🤖 AI Summary
This work addresses the challenges of modeling multi-path hierarchical structures and underutilizing unlabeled data in multi-label remote sensing image classification. To this end, the authors propose an end-to-end scalable framework that integrates hierarchy-specific class tokens into a Vision Transformer and explicitly captures multi-path dependencies among labels via a graph convolutional network. Additionally, a self-supervised learning branch is embedded to effectively leverage unlabeled data. This approach represents the first attempt to jointly incorporate hierarchical label structure and semi-supervised learning in remote sensing multi-label classification. It achieves state-of-the-art performance across four benchmark datasets—UCM, AID, DFC-15, and MLRSNet—and demonstrates particularly significant improvements over existing methods in label-scarce scenarios.
📝 Abstract
Hierarchical multi-label classification (HMLC) is essential for modeling complex label dependencies in remote sensing.
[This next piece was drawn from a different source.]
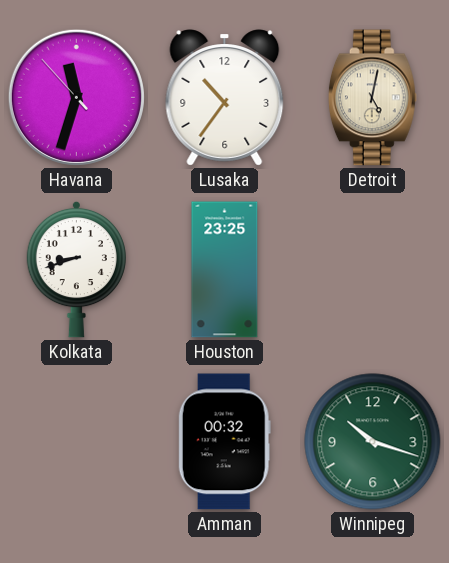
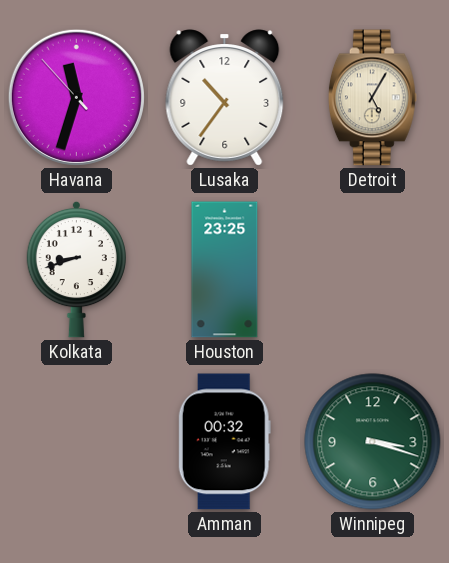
Detroit: 5:02 -> 5:05
Winnipeg: 10:18 -> 3:18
Existing methods, however, struggle with multi-path hierarchies where instances belong to multiple branches, and they rarely exploit unlabeled data. We introduce HELM (\textit{Hierarchical and Explicit Label Modeling}), a novel framework that overcomes these limitations. HELM: (i) uses hierarchy-specific class tokens within a Vision Transformer to capture nuanced label interactions; (ii) employs graph convolutional networks to explicitly encode the hierarchical structure and generate hierarchy-aware embeddings; and (iii) integrates a self-supervised branch to effectively leverage unlabeled imagery. We perform a comprehensive evaluation on four remote sensing image (RSI) datasets (UCM, AID, DFC-15, MLRSNet). HELM achieves state-of-the-art performance, consistently outperforming strong baselines in both supervised and semi-supervised settings, demonstrating particular strength in low-label scenarios.